- Exercise data
-=-=-

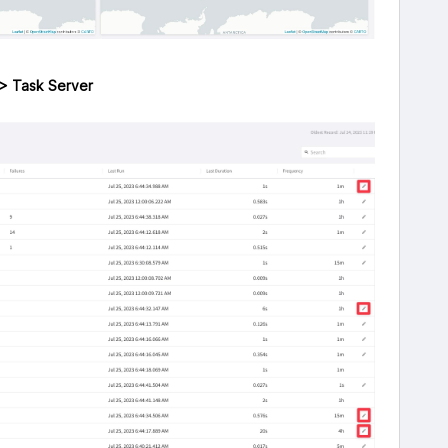
 > Task Server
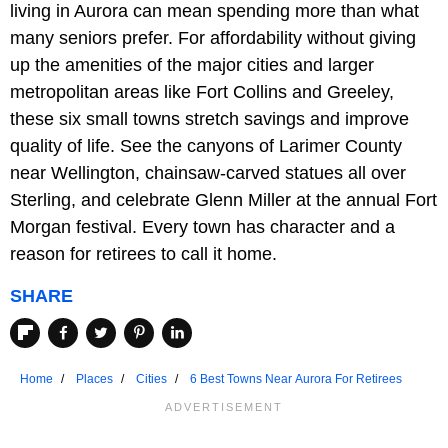
living in Aurora can mean spending more than what
many seniors prefer. For affordability without giving
up the amenities of the major cities and larger
metropolitan areas like Fort Collins and Greeley,
these six small towns stretch savings and improve
quality of life. See the canyons of Larimer County
near Wellington, chainsaw-carved statues all over
Sterling, and celebrate Glenn Miller at the annual Fort
Morgan festival. Every town has character and a
reason for retirees to call it home.
SHARE
Home
Places
Cities
6 Best Towns Near Aurora For Retirees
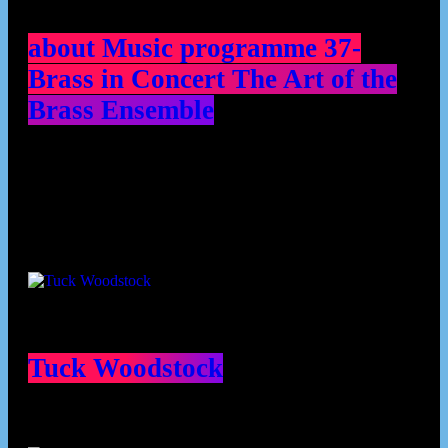
about Music programme 37-
Brass in Concert The Art of the
Brass Ensemble
Contributors
Tuck Woodstock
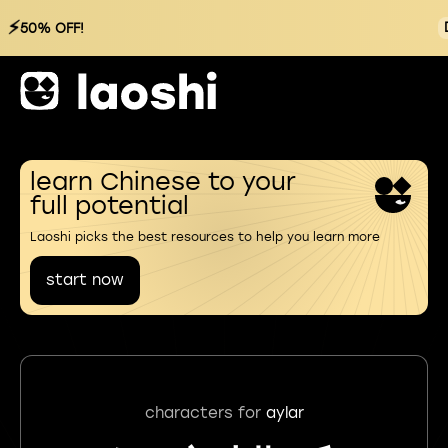
⚡
50% OFF!
learn Chinese to your
full potential
Laoshi picks the best resources to help you learn more
start now
characters for
aylar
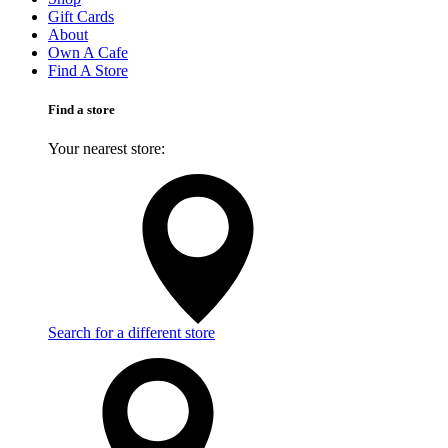
Gift Cards
About
Own A Cafe
Find A Store
Find a store
Your nearest store:
Search for a different store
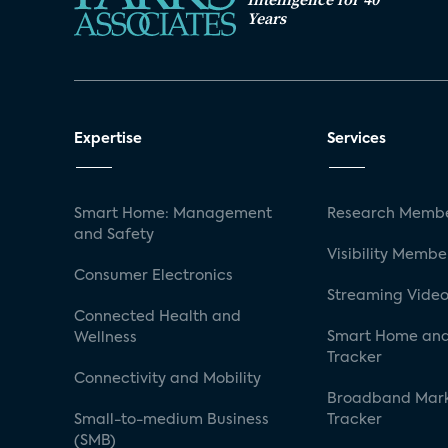
Years
Expertise
Services
Smart Home: Management
Research Membe
and Safety
Visibility Membe
Consumer Electronics
Streaming Video
Connected Health and
Smart Home and
Wellness
Tracker
Connectivity and Mobility
Broadband Mar
Small-to-medium Business
Tracker
(SMB)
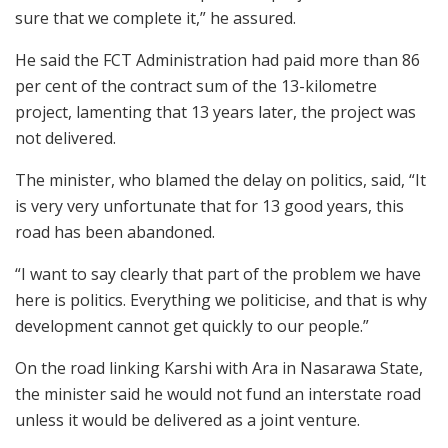
sure that we complete it,” he assured.
He said the FCT Administration had paid more than 86
per cent of the contract sum of the 13-kilometre
project, lamenting that 13 years later, the project was
not delivered.
The minister, who blamed the delay on politics, said, “It
is very very unfortunate that for 13 good years, this
road has been abandoned.
“I want to say clearly that part of the problem we have
here is politics. Everything we politicise, and that is why
development cannot get quickly to our people.”
On the road linking Karshi with Ara in Nasarawa State,
the minister said he would not fund an interstate road
unless it would be delivered as a joint venture.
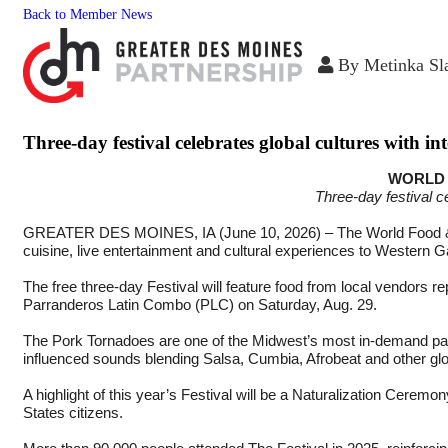
Back to Member News
By
Metinka Sl
Three-day festival celebrates global cultures with i
WORLD 
Three-day festival c
GREATER DES MOINES, IA (June 10, 2026) –
The World Food &
cuisine, live entertainment and cultural experiences to Western 
The free three-day Festival will feature food from local vendors
Parranderos Latin Combo (PLC) on Saturday, Aug. 29.
The Pork Tornadoes are one of the Midwest’s most in-demand par
influenced sounds blending Salsa, Cumbia, Afrobeat and other glob
A highlight of this year’s Festival will be a Naturalization Cer
States citizens.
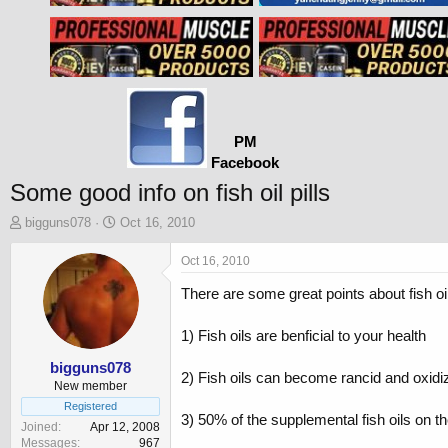
PM
Facebook
Some good info on fish oil pills
T
S
bigguns078
Oct 16, 2010
h
t
r
a
Oct 16, 2010
e
r
There are some great points about fish oil 
a
t
d
d
s
a
1) Fish oils are benficial to your health
t
t
a
e
bigguns078
2) Fish oils can become rancid and oxidiz
r
New member
t
Registered
3) 50% of the supplemental fish oils on t
e
Joined
Apr 12, 2008
r
Messages
967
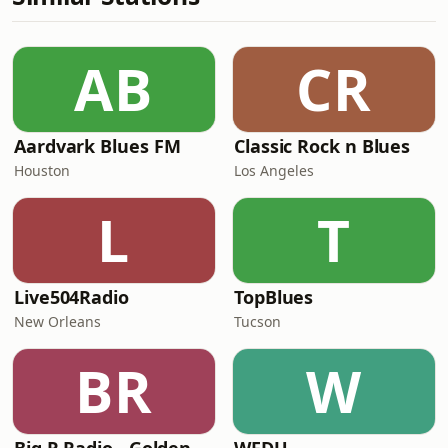
AB
CR
Aardvark Blues FM
Classic Rock n Blues
Houston
Los Angeles
L
T
Live504Radio
TopBlues
New Orleans
Tucson
BR
W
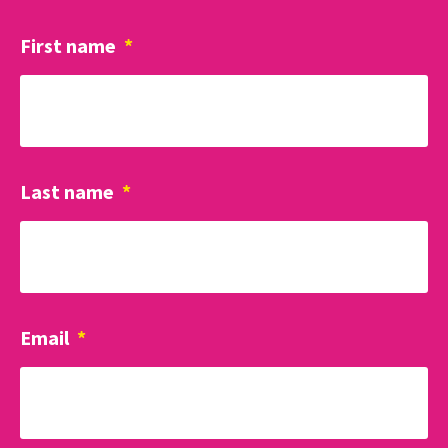
First name
*
Last name
*
Email
*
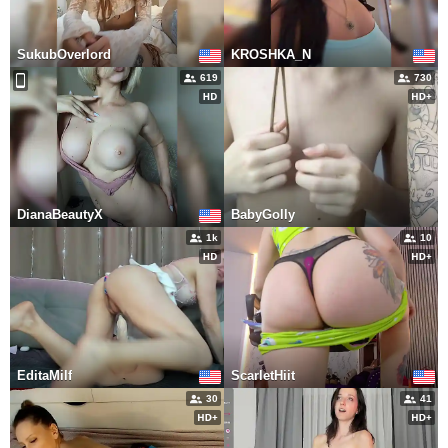
SukubOverlord
KROSHKA_N
619
730
DianaBeautyX
BabyGolly
1k
10
EditaMilf
ScarletHiit
30
41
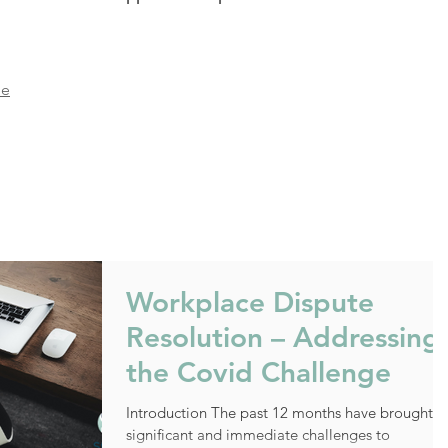
ie
Workplace Dispute
Resolution – Addressing
the Covid Challenge
Introduction The past 12 months have brought
significant and immediate challenges to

-=-=-

- Task
Repeat the data above exactly, images excluded.

- Answer space
 > Task Server
living in Aurora can mean spending more than what
many seniors prefer. For affordability without giving
up the amenities of the major cities and larger
metropolitan areas like Fort Collins and Greeley,
these six small towns stretch savings and improve
quality of life. See the canyons of Larimer County
near Wellington, chainsaw-carved statues all over
Sterling, and celebrate Glenn Miller at the annual Fort
Morgan festival. Every town has character and a
reason for retirees to call it home.
SHARE
Home
Places
Cities
6 Best Towns Near Aurora For Retirees
about Music programme 37-
Brass in Concert The Art of the
Brass Ensemble
Contributors
Tuck Woodstock
⚡
50% OFF!
learn Chinese to your
full potential
Laoshi picks the best resources to help you learn more
start now
characters for
aylar
Gift Cards
About
Own A Cafe
Find A Store
Find a store
Your nearest store:
Search for a different store
Years
Expertise
Services
Smart Home: Management
Research Membe
and Safety
Visibility Membe
Consumer Electronics
Streaming Video
Connected Health and
Smart Home and
Wellness
Tracker
Connectivity and Mobility
Broadband Mar
Small-to-medium Business
Tracker
(SMB)
sure that we complete it,” he assured.
He said the FCT Administration had paid more than 86
per cent of the contract sum of the 13-kilometre
project, lamenting that 13 years later, the project was
not delivered.
The minister, who blamed the delay on politics, said, “It
is very very unfortunate that for 13 good years, this
road has been abandoned.
“I want to say clearly that part of the problem we have
here is politics. Everything we politicise, and that is why
development cannot get quickly to our people.”
On the road linking Karshi with Ara in Nasarawa State,
the minister said he would not fund an interstate road
unless it would be delivered as a joint venture.
Back to Member News
By
Metinka Sl
Three-day festival celebrates global cultures with i
WORLD 
Three-day festival c
GREATER DES MOINES, IA (June 10, 2026) –
The World Food &
cuisine, live entertainment and cultural experiences to Western 
The free three-day Festival will feature food from local vendors
Parranderos Latin Combo (PLC) on Saturday, Aug. 29.
The Pork Tornadoes are one of the Midwest’s most in-demand par
influenced sounds blending Salsa, Cumbia, Afrobeat and other glob
A highlight of this year’s Festival will be a Naturalization Cer
States citizens.
PM
Facebook
Some good info on fish oil pills
T
S
bigguns078
Oct 16, 2010
h
t
r
a
Oct 16, 2010
e
r
There are some great points about fish oil 
a
t
d
d
s
a
1) Fish oils are benficial to your health
t
t
a
e
bigguns078
2) Fish oils can become rancid and oxidiz
r
New member
t
Registered
3) 50% of the supplemental fish oils on t
e
Joined
Apr 12, 2008
r
Messages
967
AB
CR
Aardvark Blues FM
Classic Rock n Blues
Houston
Los Angeles
L
T
Live504Radio
TopBlues
New Orleans
Tucson
BR
W
First name
*
Last name
*
Email
*
SukubOverlord
KROSHKA_N
619
730
DianaBeautyX
BabyGolly
1k
10
EditaMilf
ScarletHiit
30
41
ie
Workplace Dispute
Resolution – Addressing
the Covid Challenge
Introduction The past 12 months have brought
significant and immediate challenges to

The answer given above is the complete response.